Grande-Bretagne: la reconfiguration alimentaire à l’heure de la transition énergétique

livre "alimentation locale"Une première série de livres publiés dans la collection “Livres sur la Transition” sortira en Angleterre le 17 septembre. Un ouvrage de Tamzin Pinkerton et Rob Hopskins “Alimentation locale. How to make it happen in your community” dresse l’inventaire des bonnes pratiques qui s’imposeront à l’heure de la transition énergétique.

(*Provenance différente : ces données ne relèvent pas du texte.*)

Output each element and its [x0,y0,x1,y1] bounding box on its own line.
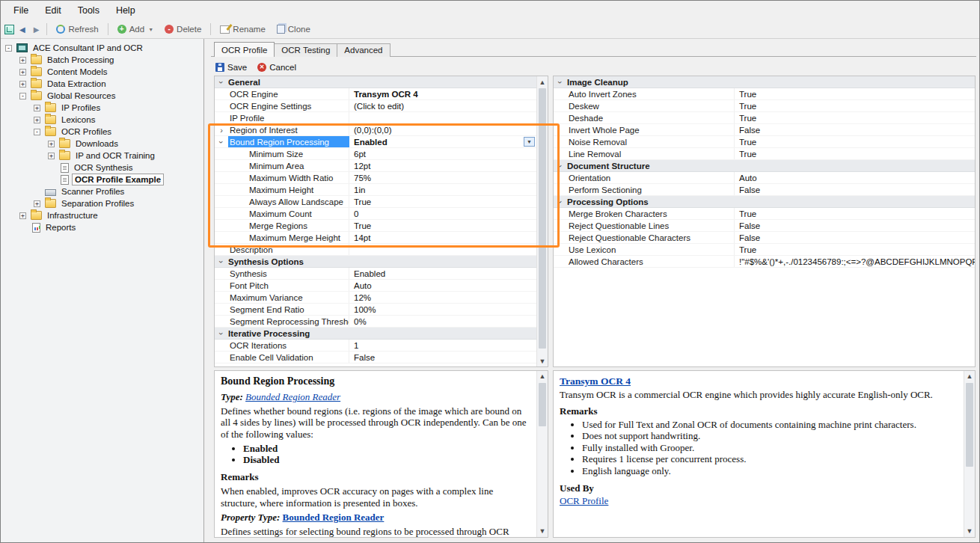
tree-item-ocr-profiles[interactable]: -OCR Profiles [1,126,203,138]
menu-file[interactable]: File [5,2,37,19]
expand-icon[interactable]: + [34,117,40,123]
forward-icon[interactable]: ▶ [31,25,43,34]
back-icon[interactable]: ◀ [16,25,28,34]
property-row-merge-regions[interactable]: Merge RegionsTrue [215,220,536,232]
property-row-font-pitch[interactable]: Font PitchAuto [215,280,536,292]
property-row-maximum-width-ratio[interactable]: Maximum Width Ratio75% [215,172,536,184]
scrollbar-grid-left[interactable]: ▲ ▼ [536,76,548,366]
section-header-processing-options[interactable]: ›Processing Options [554,196,975,208]
tab-advanced[interactable]: Advanced [337,43,390,57]
scroll-thumb[interactable] [539,88,546,349]
property-type-link[interactable]: Bounded Region Reader [283,512,385,523]
cancel-button[interactable]: ✕ Cancel [257,63,296,72]
expand-icon[interactable]: + [48,153,55,159]
expand-icon[interactable]: + [34,200,40,207]
property-row-ocr-iterations[interactable]: OCR Iterations1 [215,340,536,352]
expand-icon[interactable]: + [19,212,26,219]
scroll-down-icon[interactable]: ▼ [537,355,548,366]
section-header-image-cleanup[interactable]: ›Image Cleanup [554,76,975,88]
tree-item-scanner-profiles[interactable]: Scanner Profiles [1,185,203,197]
section-header-iterative-processing[interactable]: ›Iterative Processing [215,328,536,340]
property-row-maximum-merge-height[interactable]: Maximum Merge Height14pt [215,232,536,244]
tree-item-ip-and-ocr-training[interactable]: +IP and OCR Training [1,150,203,162]
property-row-ocr-engine-settings[interactable]: OCR Engine Settings(Click to edit) [215,100,536,112]
property-row-deskew[interactable]: DeskewTrue [554,100,975,112]
tree-item-ocr-synthesis[interactable]: OCR Synthesis [1,162,203,174]
delete-button[interactable]: - Delete [160,23,206,35]
type-link[interactable]: Bounded Region Reader [245,391,340,402]
property-row-perform-sectioning[interactable]: Perform SectioningFalse [554,184,975,196]
scrollbar-help-right[interactable]: ▲ ▼ [964,371,975,537]
property-row-enable-cell-validation[interactable]: Enable Cell ValidationFalse [215,352,536,363]
tree-item-global-resources[interactable]: -Global Resources [1,90,203,102]
scroll-up-icon[interactable]: ▲ [537,371,548,382]
property-row-maximum-count[interactable]: Maximum Count0 [215,208,536,220]
property-row-segment-reprocessing-thresho[interactable]: Segment Reprocessing Thresho0% [215,316,536,328]
property-row-maximum-variance[interactable]: Maximum Variance12% [215,292,536,304]
property-row-region-of-interest[interactable]: ›Region of Interest(0,0):(0,0) [215,124,536,136]
used-by-link[interactable]: OCR Profile [560,495,608,506]
property-row-ip-profile[interactable]: IP Profile [215,112,536,124]
chevron-down-icon[interactable]: › [217,135,226,149]
property-row-reject-questionable-characters[interactable]: Reject Questionable CharactersFalse [554,232,975,244]
tab-ocr-testing[interactable]: OCR Testing [274,43,337,57]
tree-item-ace-consultant-ip-and-ocr[interactable]: -ACE Consultant IP and OCR [1,42,203,54]
collapse-icon[interactable]: - [5,45,12,52]
property-row-reject-questionable-lines[interactable]: Reject Questionable LinesFalse [554,220,975,232]
property-row-merge-broken-characters[interactable]: Merge Broken CharactersTrue [554,208,975,220]
property-row-use-lexicon[interactable]: Use LexiconTrue [554,244,975,256]
property-row-noise-removal[interactable]: Noise RemovalTrue [554,136,975,148]
property-row-bound-region-processing[interactable]: ›Bound Region ProcessingEnabled▼ [215,136,536,148]
clone-button[interactable]: Clone [272,23,315,35]
tab-ocr-profile[interactable]: OCR Profile [214,42,275,57]
scroll-up-icon[interactable]: ▲ [964,371,975,382]
tree-item-downloads[interactable]: +Downloads [1,138,203,150]
collapse-icon[interactable]: - [34,129,40,135]
tree-item-separation-profiles[interactable]: +Separation Profiles [1,197,203,209]
property-row-minimum-size[interactable]: Minimum Size6pt [215,148,536,160]
property-row-allowed-characters[interactable]: Allowed Characters!"#$%&'()*+,-./0123456… [554,256,975,268]
scroll-down-icon[interactable]: ▼ [537,526,548,537]
rename-button[interactable]: Rename [215,23,269,35]
expand-icon[interactable]: + [34,105,40,111]
section-header-document-structure[interactable]: ›Document Structure [554,160,975,172]
tree-item-ocr-profile-example[interactable]: OCR Profile Example [1,174,203,185]
scroll-thumb[interactable] [966,383,973,467]
expand-icon[interactable]: + [48,141,55,147]
property-row-invert-whole-page[interactable]: Invert Whole PageFalse [554,124,975,136]
refresh-button[interactable]: Refresh [52,23,102,35]
chevron-right-icon[interactable]: › [215,126,228,135]
property-row-deshade[interactable]: DeshadeTrue [554,112,975,124]
engine-title-link[interactable]: Transym OCR 4 [560,375,631,387]
property-row-synthesis[interactable]: SynthesisEnabled [215,268,536,280]
tree-item-batch-processing[interactable]: +Batch Processing [1,54,203,66]
property-row-description[interactable]: Description [215,244,536,256]
menu-tools[interactable]: Tools [70,2,108,19]
property-row-orientation[interactable]: OrientationAuto [554,172,975,184]
expand-icon[interactable]: + [19,81,26,88]
tree-item-content-models[interactable]: +Content Models [1,66,203,78]
save-button[interactable]: Save [215,63,247,72]
app-grid-icon[interactable] [4,25,14,34]
property-row-auto-invert-zones[interactable]: Auto Invert ZonesTrue [554,88,975,100]
tree-item-infrastructure[interactable]: +Infrastructure [1,209,203,221]
tree-item-data-extraction[interactable]: +Data Extraction [1,78,203,90]
property-row-segment-end-ratio[interactable]: Segment End Ratio100% [215,304,536,316]
scroll-thumb[interactable] [539,383,546,426]
property-row-always-allow-landscape[interactable]: Always Allow LandscapeTrue [215,196,536,208]
property-row-ocr-engine[interactable]: OCR EngineTransym OCR 4 [215,88,536,100]
expand-icon[interactable]: + [19,69,26,76]
expand-icon[interactable]: + [19,57,26,64]
add-button[interactable]: + Add ▼ [113,23,158,35]
scroll-up-icon[interactable]: ▲ [537,76,548,88]
menu-help[interactable]: Help [108,2,144,19]
scrollbar-help-left[interactable]: ▲ ▼ [536,371,548,537]
property-row-line-removal[interactable]: Line RemovalTrue [554,148,975,160]
section-header-synthesis-options[interactable]: ›Synthesis Options [215,256,536,268]
tree-item-ip-profiles[interactable]: +IP Profiles [1,102,203,114]
section-header-general[interactable]: ›General [215,76,536,88]
collapse-icon[interactable]: - [19,93,26,99]
tree-item-reports[interactable]: Reports [1,221,203,233]
property-row-maximum-height[interactable]: Maximum Height1in [215,184,536,196]
scroll-down-icon[interactable]: ▼ [964,526,975,537]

L’ouvrage s’inspire en grande partie des réussites et des échecs d’initiatives similaires à travers le monde.
Il cite notamment l’exemple de la Grande-Bretagne qui a connu de graves problèmes de production alimentaire dans les années 30, et au moment du déclenchement de la seconde guerre mondiale. Des initiatives inhabituelles ont été prises comme la mise en production agricole des parterres de Buckingham Palace, où l’utilisation de parcelles auparavant inexploitées.

Dans les années 50 dans le Devon, un comté du sud-ouest de l’Angleterre, la plupart des maisons avait un jardin potager, et environ un tiers d’entre elles élevaient des poulets dans des jardins situés en ville. Tous les repas étaient préparés avec des ingrédients frais: lait, fruits, viandes et autres aliments livrés à domicile par des agriculteurs locaux.

La grande majorité de la nourriture consommée à l’époque provenait de la région locale, et non du Brésil ou de Nouvelle-Zélande acheminée par avions-cargos.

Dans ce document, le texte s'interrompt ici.